İntihar için Daha Düşük Risk Altındaki Toplumsal Olarak Bütünleşmiş Kadınlar

Hemşirelerin Sağlık Çalışmasından elde edilen verilerin yeni bir analizine göre, gelişen bir sosyal hayata sahip kadınların intihar riski daha düşük.

Massachusetts General Hospital, Boston'dan Alexander C. Tsai, M.D., Ph.D. ve yardımcı yazarlardan gelen 72.607 hemşire katılımcının verilerini kullanarak sosyal entegrasyon ve intihar arasındaki bağlantıyı inceledi.
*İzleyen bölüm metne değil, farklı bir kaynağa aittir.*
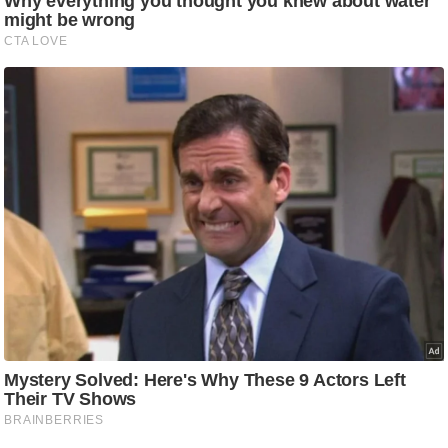
ट
ने
स
मं
त्रा
रि
ले
श
न
शि
प
रा
ज
नी
ति
वि
श्ले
Hemşireler (46 ila 71 yaşları arasında), 1992'den başlayarak sosyal ilişkileri hakkında ankete tabi tutulmuş ve ölüme veya Haziran 2010'a kadar takip edilmiştir.
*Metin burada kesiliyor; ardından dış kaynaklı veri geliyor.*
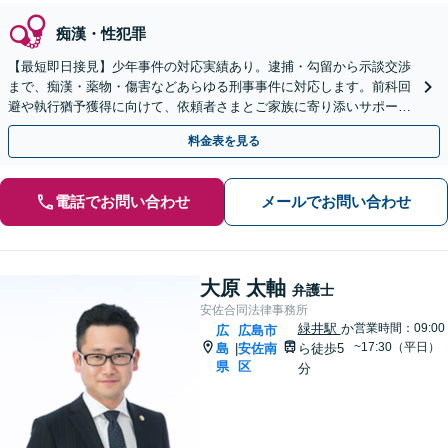
痴漢・性犯罪
【最短即日接見】少年事件の対応実績あり。逮捕・勾留から示談交渉
まで、痴漢・薬物・傷害などあらゆる刑事事件に対応します。前科回
避や執行猶予獲得に向けて、依頼者さまとご家族に寄り添いサポート
いたします【猿猴橋町駅2分】
料金表を見る
電話でお問い合わせ
メールでお問い合わせ
大原 太軸
弁護士
安佐合同法律事務所
緑井駅
か
営業時間：09:00
広
広島市
~17:30（平日）
島
安佐南
ら徒歩5
|
県
区
分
Araştırmacılar, medeni durum, sosyal ağ boyutu, sosyal bağlarla temas sıklığı ve dini veya diğer sosyal gruplara katılım ile ilgili soruları içeren yedi maddelik bir indekse dayalı olarak sosyal entegrasyon düzeylerini ölçtüler.
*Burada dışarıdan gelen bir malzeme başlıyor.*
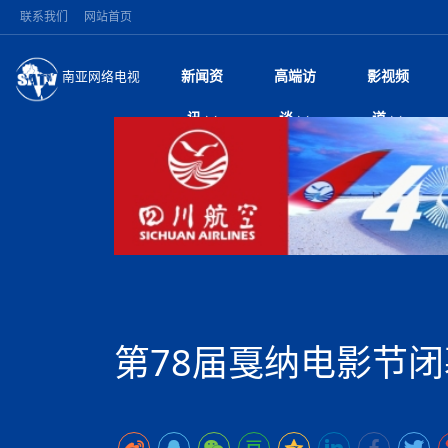
联系我们
网站首页
新闻资
高端访
影视频
南亚网络电视
今日头条
名人访谈
加德满都新版交通总
微电
“
讯
谈
道
马 快速通道军地协
风
国际新闻
全球人物
美方暂缓对伊军事打
电视
从
议即可取消开战计
局
深耕中尼友谊 西藏
视
中国新闻
创业故事
（长江十年行）金
电影
车
缔结引领边境合作
神与长江文化交融
巫
印度马哈拉施特拉邦
日
中
经济新闻
凡人故事
消费火爆出口疲软 
纪录
她
律
突发：西藏林芝市墨
中
困境亟待破局
好评中国丨向实向
扎
10千米
美国促成加沙历史性
环球观察
尼泊尔取消国际藏学
宣传
始
除武装 以色列将逐
专
中
中国政策
尼电动新车市占率全
时政微观察丨以侨
深
尼泊尔国民议会审议
中
一带一路
2026“一带一路”年
微直
地近八成市场
倒
中
拟提高至10万美元
国际足联：对阿根
“稳”等
巴基斯坦西南部煤矿
为展开调查
持刀闯馆案进入公诉
中
南亚网评
南亚网评｜多重考验
微短
PPA审批持续停滞 
查整改
尼
苹果公司首次暗示新版
泊
第78届戛纳电影节
共识推进善治
东西问｜强晓云：“
水电投资承压
被俘尼泊尔青年讲述
推
为额外算力买单
日本熊本突发强震致
丝路故事
世界从中国两会探
影视资
高质量合作的“黄金
也不愿归国
面停运
青海海南州兴海县接连
南亚网评：邻国外交
尼泊尔政府推出“真
县7个乡镇设施受损
专
图说南亚
2026年尼泊尔世
源在于国家能力赤
接单啦！“世界超市”
75年沧桑蝶变，西
一位百万卢比得主
美军称已完成最新
尔
情合影
意义？
全球华人
全国侨务工作会议在
执政百日舆情多发 
阿富汗尼姆鲁兹“丝
尼泊尔总理巴伦德拉
尼泊尔巴伦政府将分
Çalışma katılımcılarının çoğunluğunun en yüksek (72.607'nin 31.071'i) sosyal entegrasyon kategorisinde olduğu bulundu. Bulgular, intihar riskinin en yüksek ve ikinci en yüksek sosyal entegrasyon kategorilerindeki kadınlar arasında en düşük olduğunu gösterdi. Artan veya sürekli olarak yüksek sosyal entegrasyon seviyeleri de daha düşük intihar riski ile ilişkilendirildi.

Sosyal olarak izole olmuş kadınlar intihar riski altındaydı ve tam zamanlı çalıştırılma olasılıkları daha yüksekti, fiziksel olarak daha az aktiflerdi, daha fazla alkol ve kafein tüketiyorlardı ve sosyal olarak bütünleşmiş kadınlardan daha fazla sigara içiyorlardı.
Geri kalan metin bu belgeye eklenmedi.